Visibility. The process can only see what the kernel lets it see — other processes, network interfaces, files, user IDs. This is namespaces.
Resources. The process can only consume what the kernel allocates — CPU shares, memory limits, I/O bandwidth. This is cgroups.
Filesystem. The process thinks it has a root filesystem, but it's actually looking at a directory (or a stack of directory layers) we prepared. This is chroot/pivot_root plus a union filesystem.

That's it. Three lies. Together they create the illusion of a dedicated machine. Docker's entire value proposition — the CLI, the registry, the Dockerfile format, the networking bridge — sits on top of these three primitives. Everything else is tooling.

Lie #1: Namespaces — Controlling What a Process Can See

Linux namespaces partition kernel resources so one set of processes sees a different reality from another. Modern Linux has eight namespace types: mount, PID, network, IPC, UTS, user, cgroup, and time. Containers typically rely most heavily on mount, PID, network, IPC, UTS, and user namespaces.

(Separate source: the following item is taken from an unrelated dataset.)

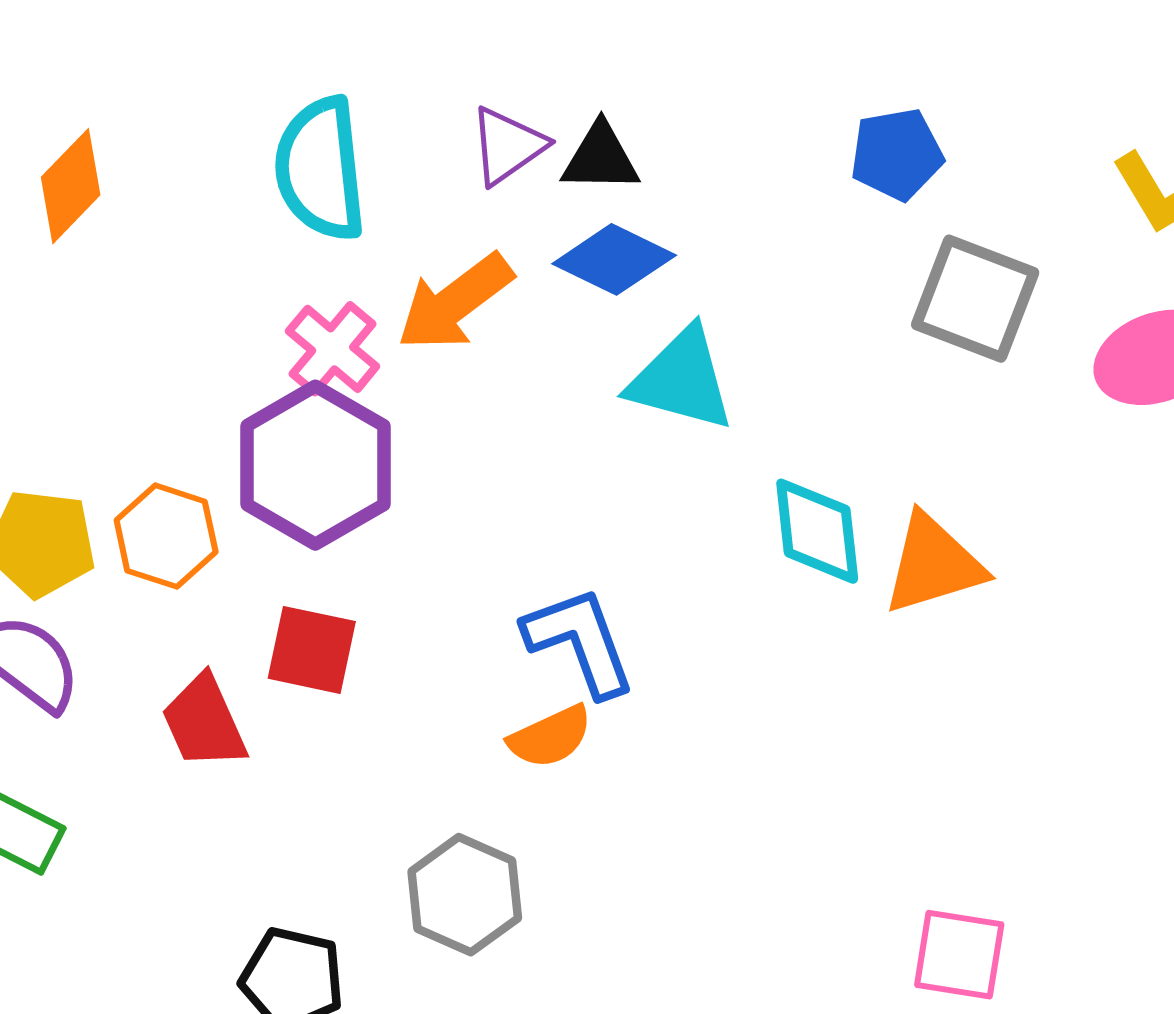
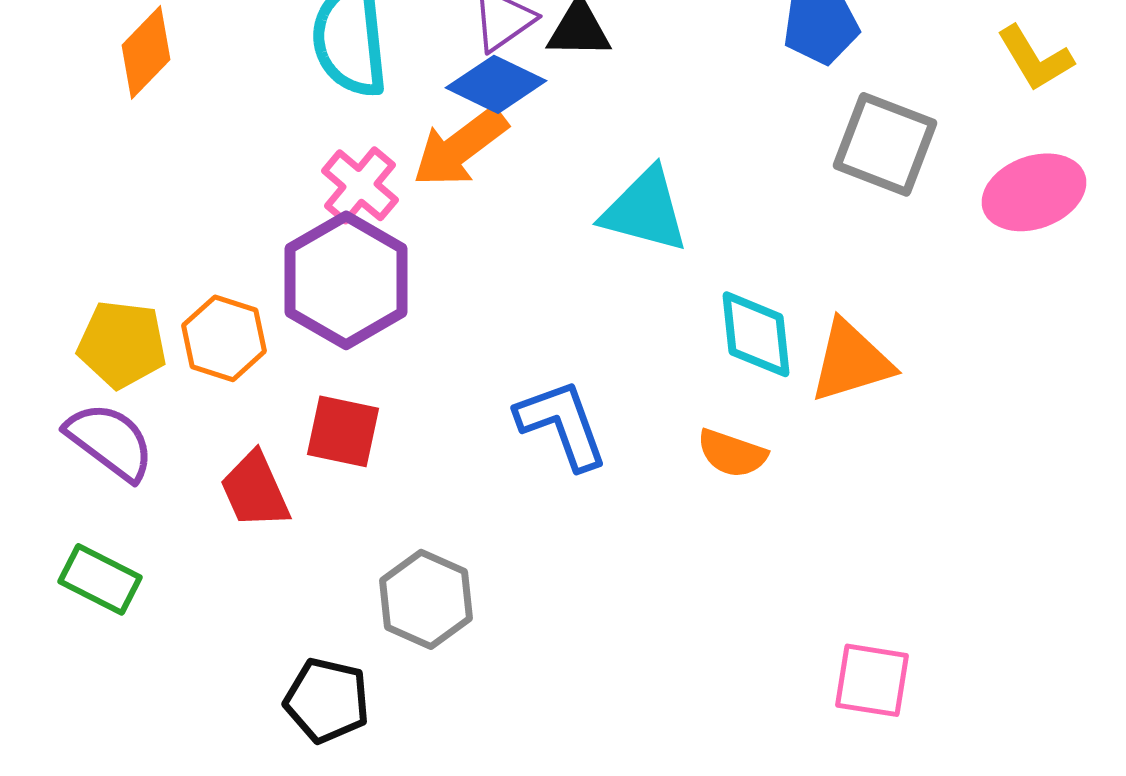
blue diamond: (614, 259) -> (496, 84), moved
orange semicircle: (550, 737) -> (732, 453), moved, turned 44
gray hexagon: (465, 895) -> (426, 599), moved

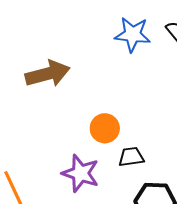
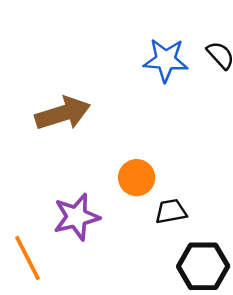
purple star: (81, 173) -> (77, 217), moved, turned -30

The Six Namespaces That Matter

Namespace	What It Isolates	Clone Flag	Why Containers Need It
PID	Process IDs	`CLONE_NEWPID`	So PID 1 inside the container isn't the host's init process
Mount	Filesystem mount points	`CLONE_NEWNS`	So the container has its own `/proc`, `/sys`, and root filesystem
Network	Network interfaces, routing tables, firewall rules	`CLONE_NEWNET`	So the container gets its own `eth0` and IP address
UTS	Hostname and domain name	`CLONE_NEWUTS`	So `hostname` inside the container returns something different
IPC	SysV message queues, shared memory, semaphores	`CLONE_NEWIPC`	So processes can't read shared memory segments from the host
User	UID/GID mappings	`CLONE_NEWUSER`	So root inside the container is unprivileged outside

Linux namespace isolation diagram — PID namespace (container sees PID 1), UTS namespace (hostname my-container), and Network namespace (separate eth0) shown as separate kernel partitions

The PID namespace is the one that surprises people most. When you create a new PID namespace, the first process inside gets PID 1. It looks like init. If that process dies, the kernel sends SIGKILL to every other process in the namespace — exactly like the host's init. This is why Docker containers stop when the main process exits.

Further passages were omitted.